Hildegarde, herself, has the internally durable quality in her songs and the personal appearances which have taken her to all parts of the world before royalty, thousands of service men, theatre audiences, and the world of supper clubs, where she began her fabled entertainment career. Perhaps more than any other feminine star, Hildegarde has entranced audiences in nearly every entertainment media – television, radio, theatre, supper clubs, cafes, the concert world and even the symphonic stage. Her acclaim has been international.

Her return this season to the Persian Room of New York's elegant Plaza – where she starred 12 consecutive years twice a year – is typical of the everlasting enchantment of Hildegarde and her magical hold on an audience. She is dramatic, she is sentimental, she is gay. And the beauty, and romance and charm of Hildegarde is timeless.

Controversy has bubbled around Hildegarde all of her years of show business, because she makes rules of her own. She is currently preparing to star in a musical movie called "Romance Oil", to be filmed in many of the world's oil centers from Oklahoma to the Near East. In television, an hour-long show starring Hidegarde as actress, singer and hostess is being prepared and will be filmed in many of the world's romantic capitals. She is also preparing another one woman show, a 2 1/2 hour presentation with Hildegarde and a symphonic orchestra which will tour, just as she has done in recent years, through the United States and Europe. In the offing also is a Broadway musical built around her versatile personality, which won plaudits when she appeared in the leading role of "Can Can" the last few summers.

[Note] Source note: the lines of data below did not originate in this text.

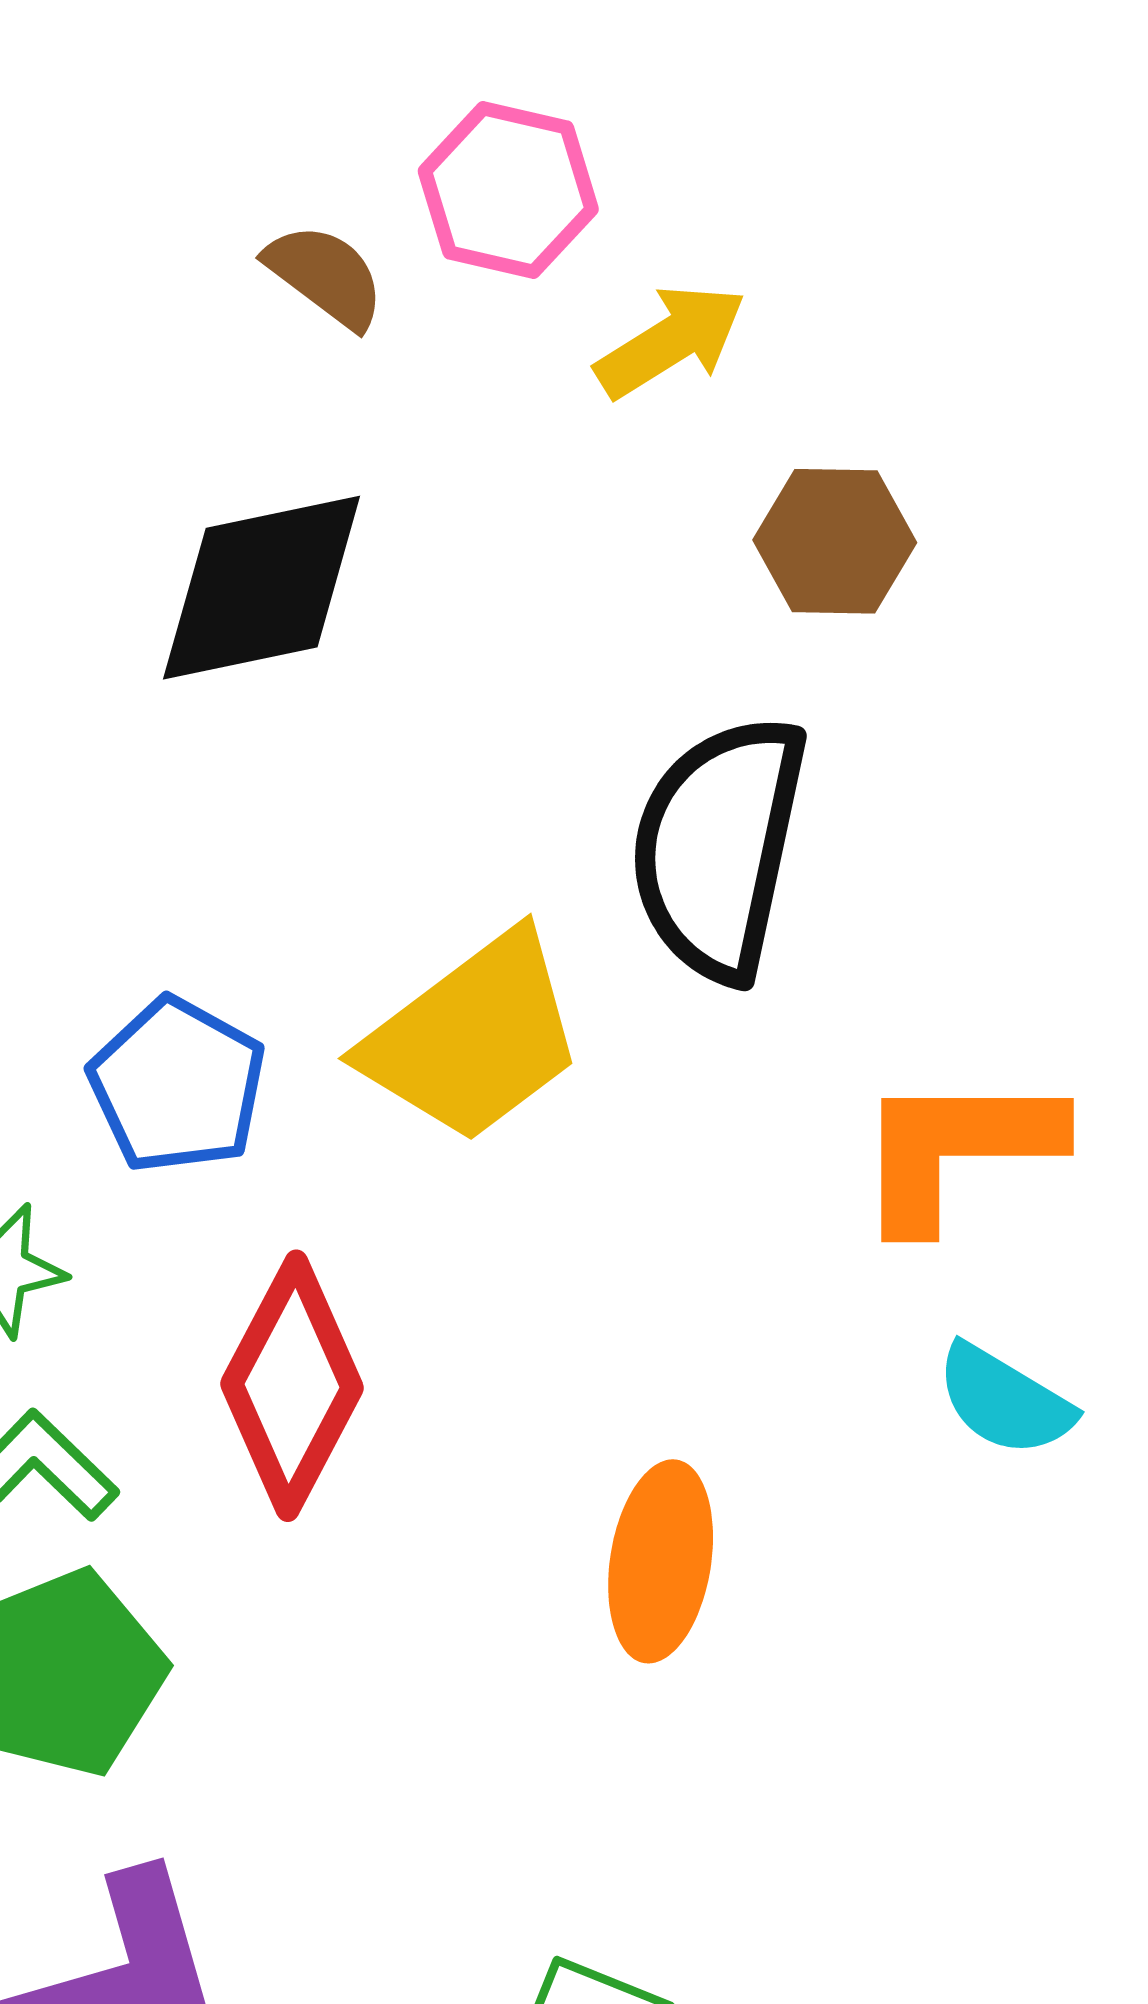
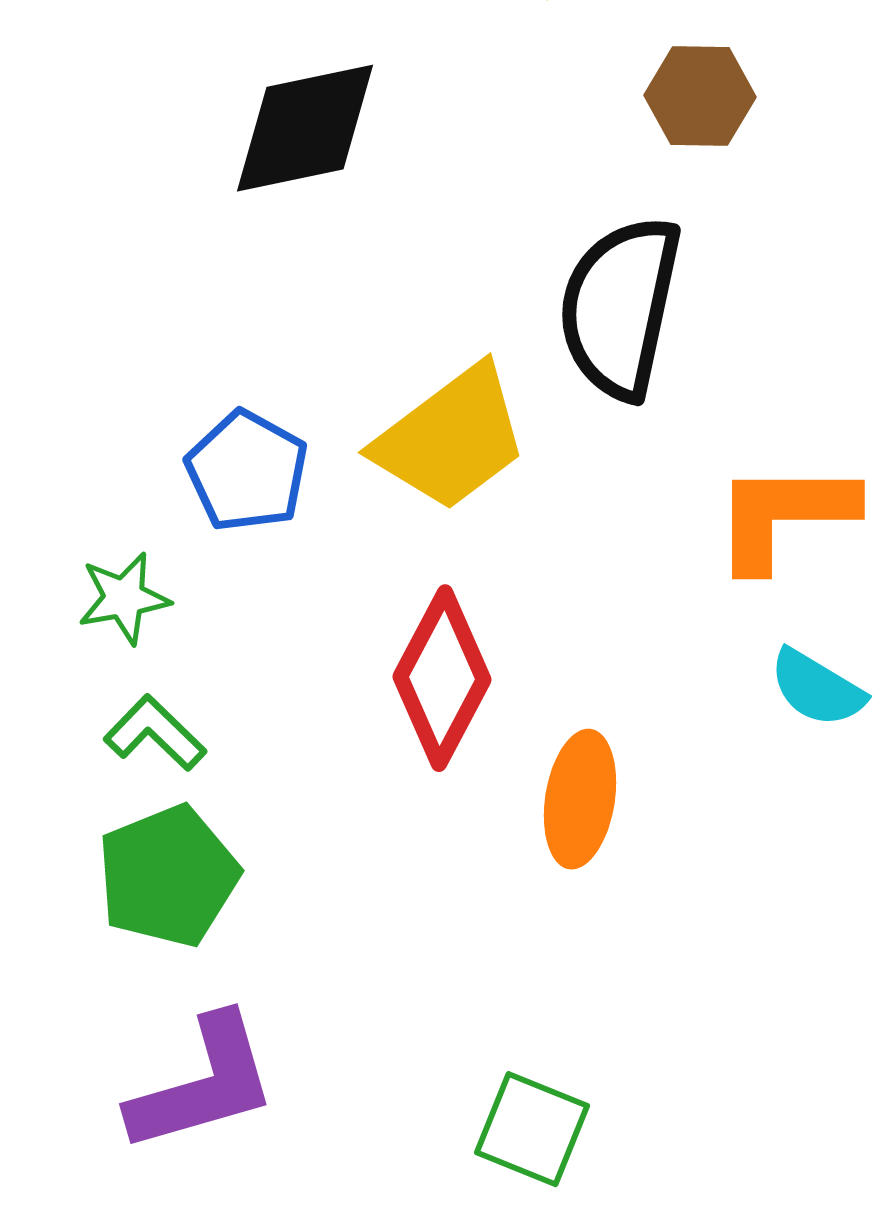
red diamond: (292, 1386) -> (442, 678), moved

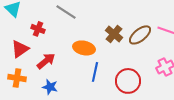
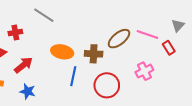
red cross: (38, 29) -> (15, 33), turned -32
brown cross: (114, 34) -> (94, 54), moved, turned -36

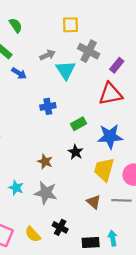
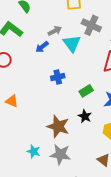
blue arrow: (19, 73) -> (42, 47), moved, turned 112
brown star: (45, 162) -> (58, 126), size x1.6

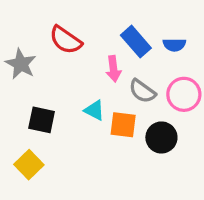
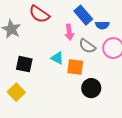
blue semicircle: (174, 45) -> (102, 25), moved
black circle: (161, 137) -> (91, 88), moved

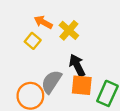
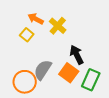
black arrow: (77, 65) -> (77, 55), moved
orange square: (82, 85) -> (69, 73), turned 30

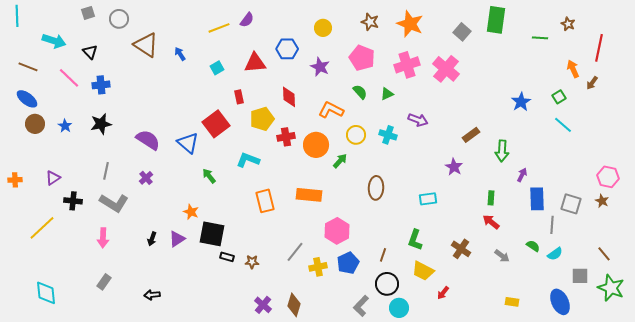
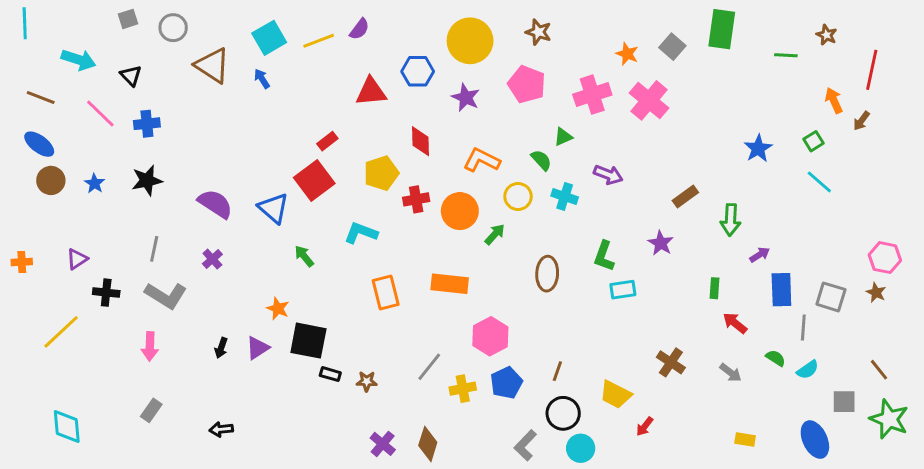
orange star: (410, 24) -> (627, 54), moved, size x0.6
yellow circle: (323, 28) -> (470, 41), size x1.8
cyan square: (217, 68) -> (269, 38), moved, size x1.6
green semicircle: (360, 92) -> (541, 160), moved
red rectangle: (239, 97) -> (327, 141), moved, turned 64
purple arrow: (522, 175) -> (760, 255), turned 32
red arrow: (491, 222) -> (735, 323), moved
green L-shape: (415, 240) -> (604, 256), moved

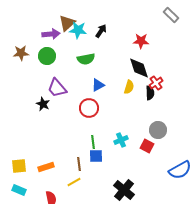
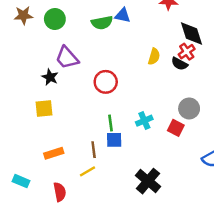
black diamond: (139, 68) -> (192, 33), moved
blue triangle: (98, 85) -> (123, 15), moved, turned 40
black semicircle: (150, 93) -> (179, 64), turned 120
yellow square: (19, 166) -> (44, 108), moved

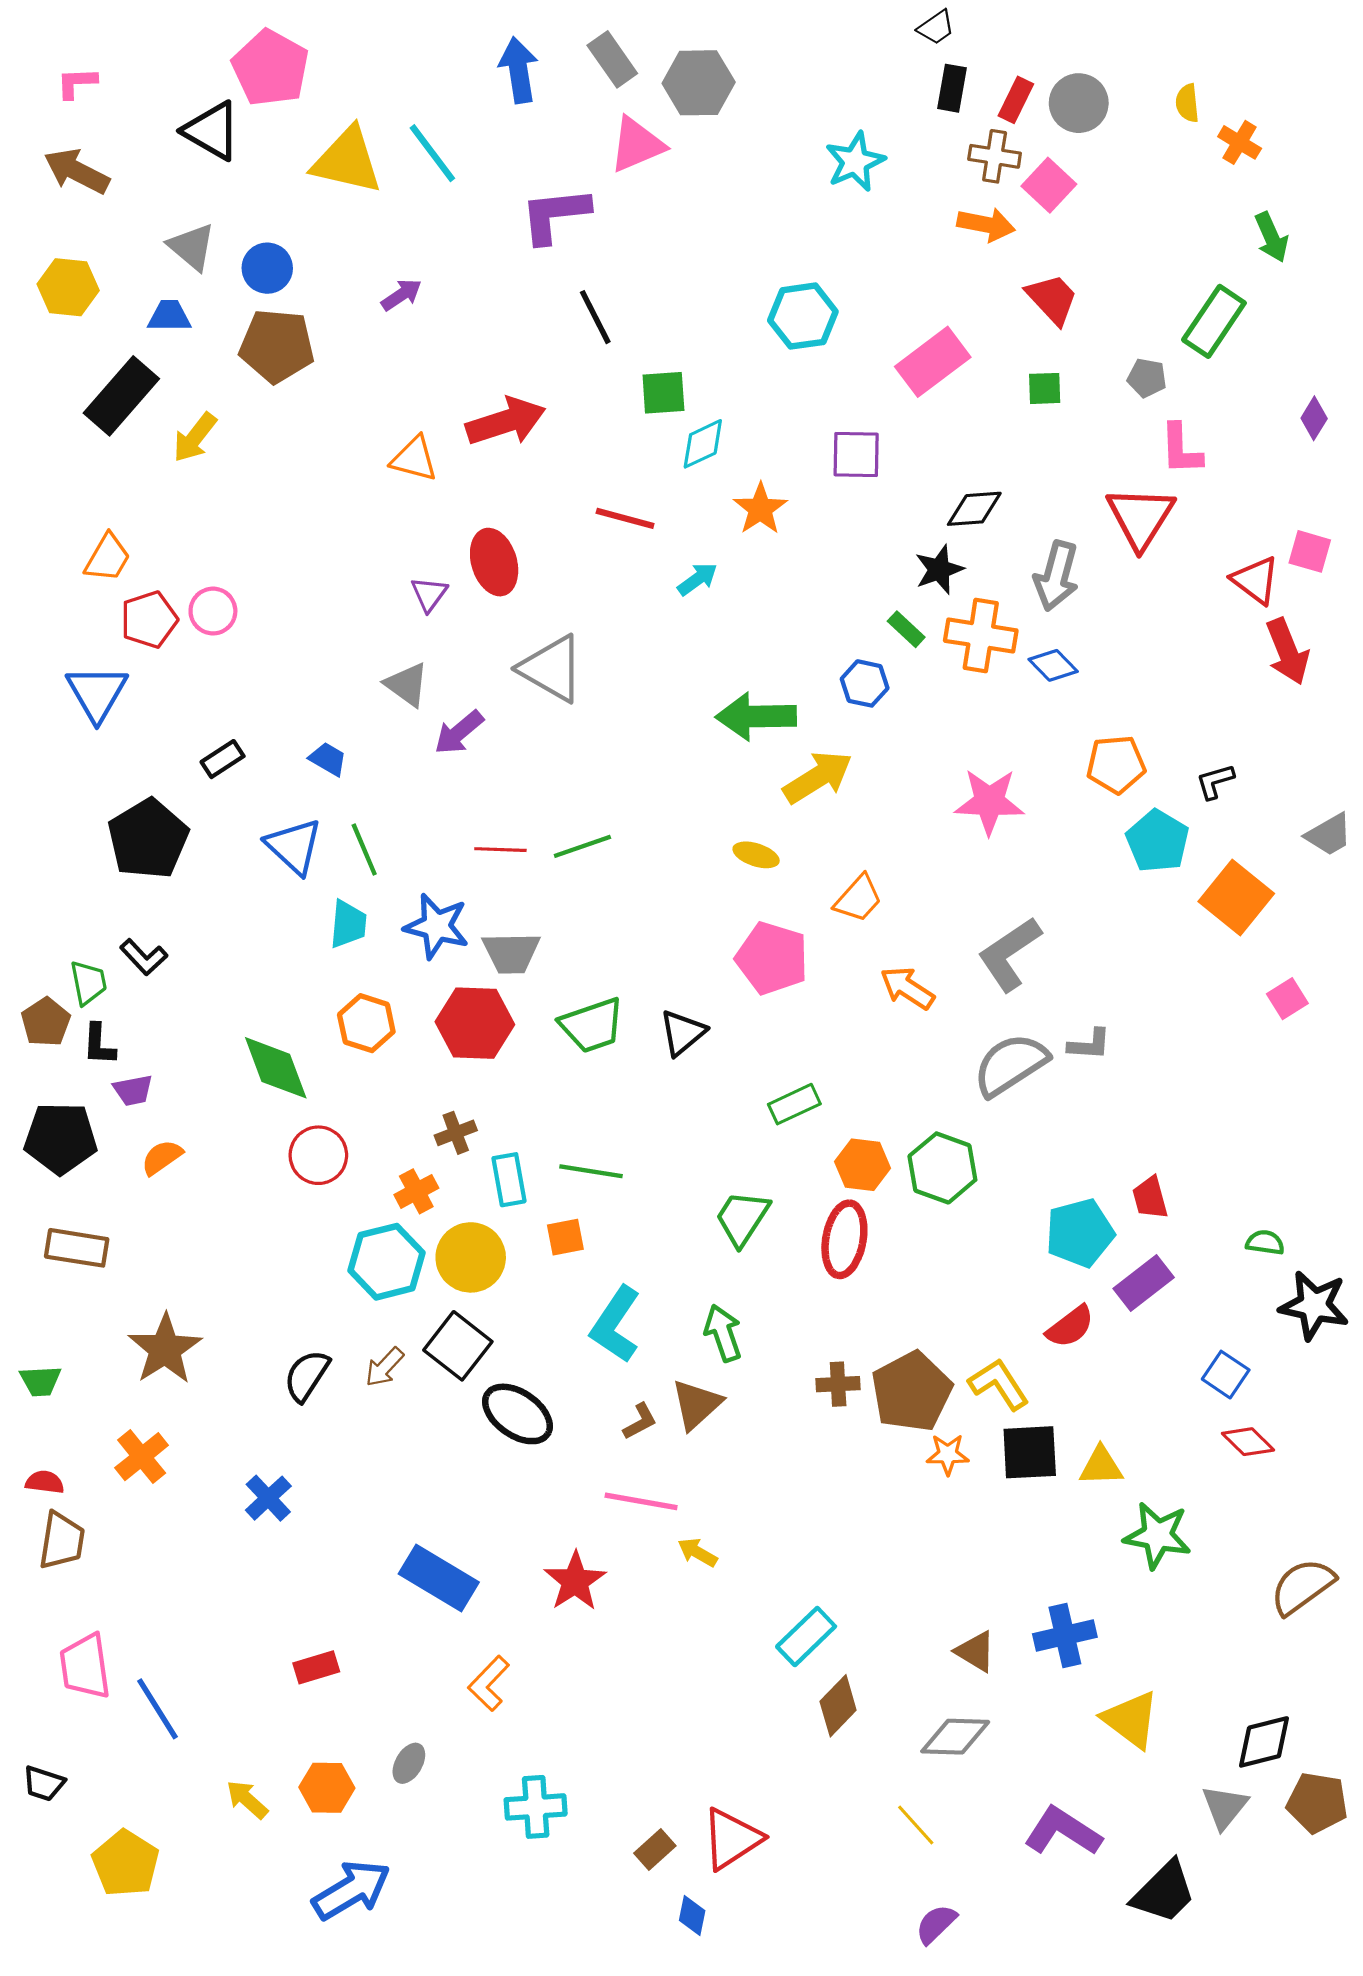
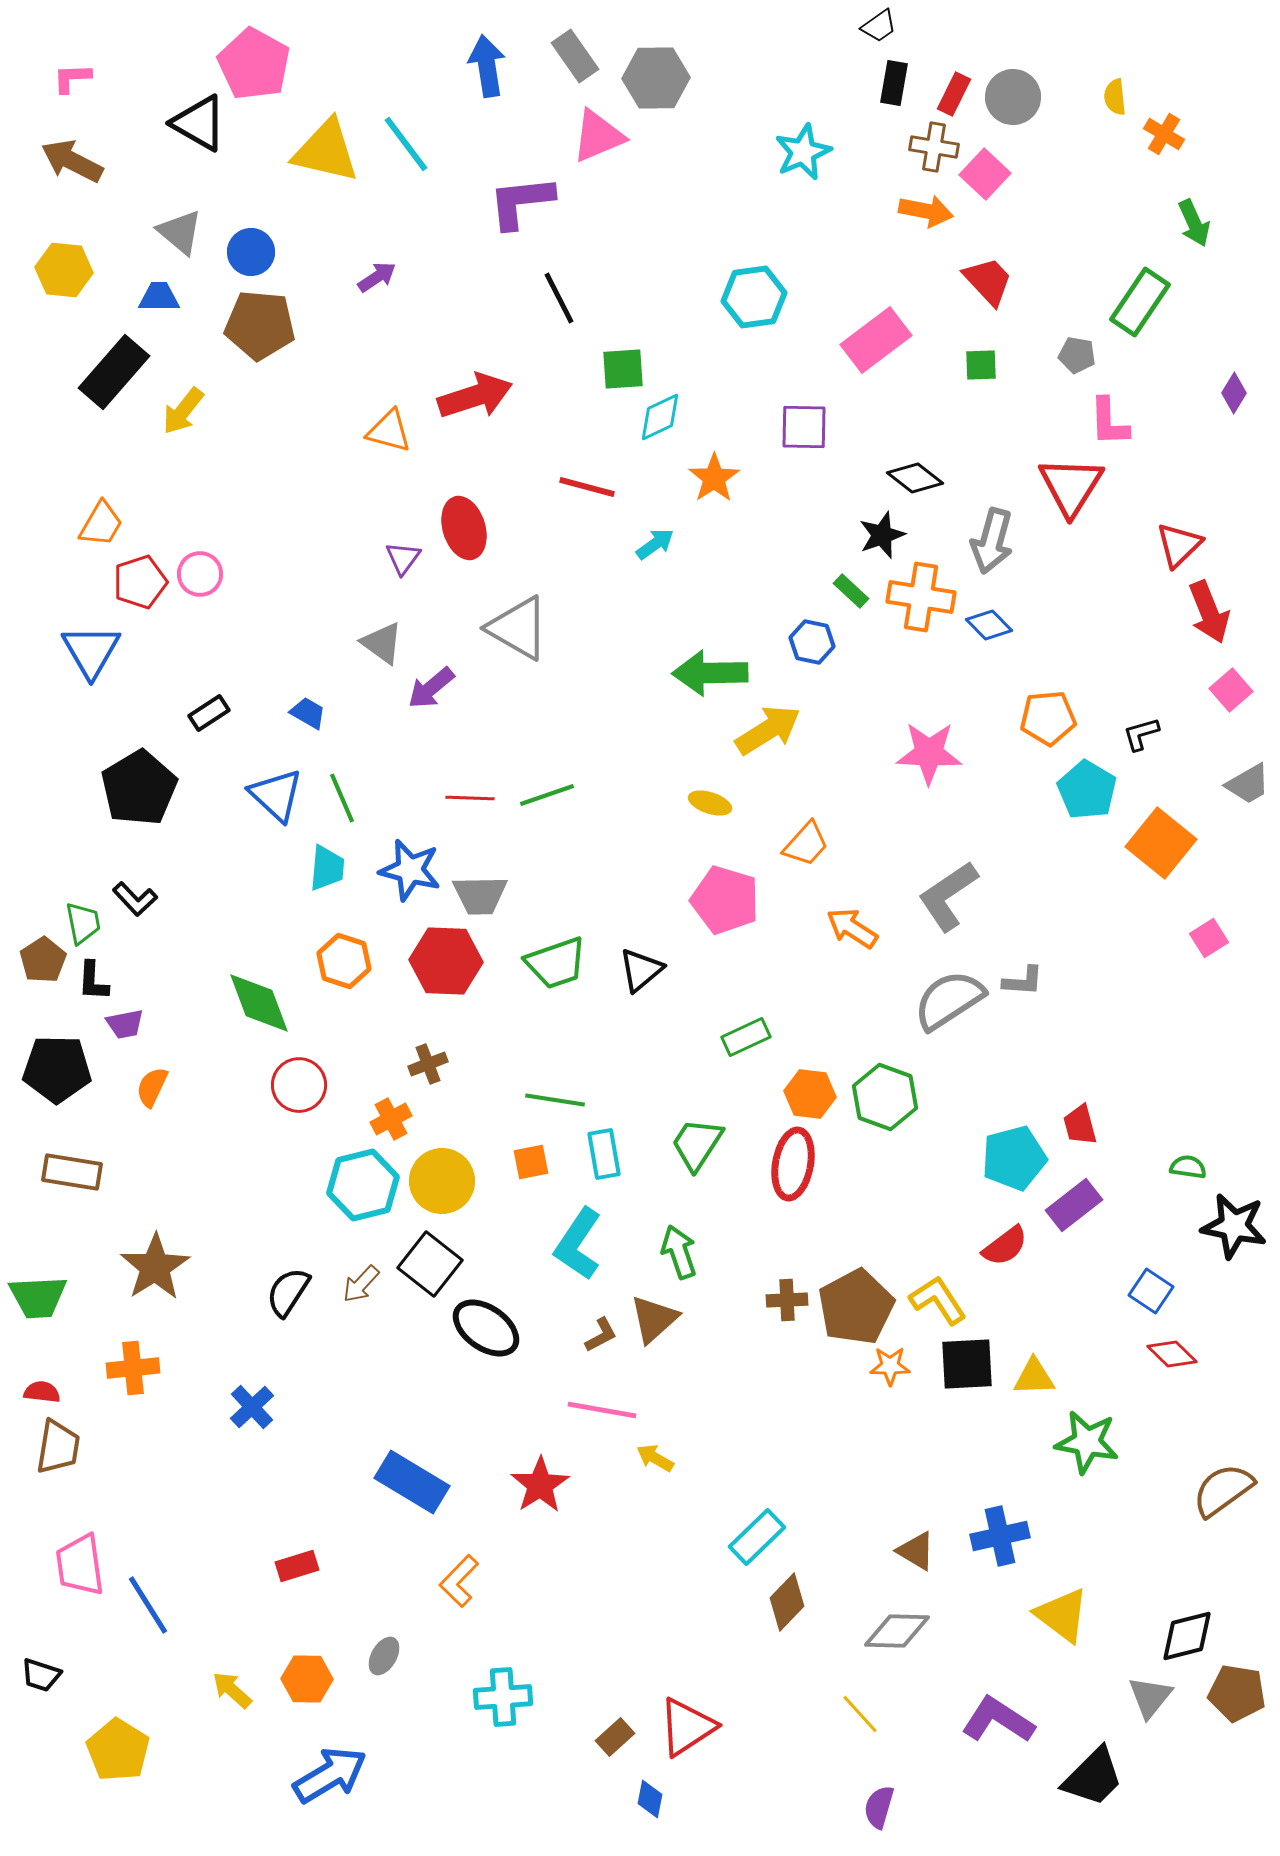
black diamond: (974, 509) -> (915, 478), turned 42
pink square: (1310, 551) -> (1231, 690), moved, turned 33
red triangle: (1255, 580) -> (1179, 545), turned 39
orange semicircle: (162, 1157) -> (152, 1087), turned -30
cyan rectangle: (509, 1180) -> (604, 1154), moved
green trapezoid: (40, 1381) -> (38, 1297), size x1.5
orange cross: (142, 1457) -> (133, 1368), turned 33
purple semicircle: (936, 1924) -> (879, 1807), turned -30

In her lifetime, no entertainer has challenged the remarkable showmanship of Hildegarde as a singer of ballads. She transports an audience to an island of romance, but her amazing showmanship was developed through all avenues of theatre. Born in a Wisconsin village, she grew up in Milwaukee with the desire to be a concert pianist. In vaudeville she learned the elements of dramatic showmanship. Fabulous Gus Edwards discovered her, urged her to use only her first name, and awarded her stardom. Her first European appearance was in London's Cafe de Paris, but it was across the chanel in Paris where Hildegarde made her mark with her first international audiences. Her appearance before the royal families of Europe are already legend. Retiring to the Untied States, she was greeted as the "incomparable" Hildegarde, became a national radio star with the Raleigh Room and was given number one billing in the nation's leading supper clubs coast to coast. She toured theaters with her own show, starred in concert performances with symphonic orchestras in the United States and many countries of Europe. Paris, where she had made her beginnings in the unknown boîtes, welcomed her with a guard of honor.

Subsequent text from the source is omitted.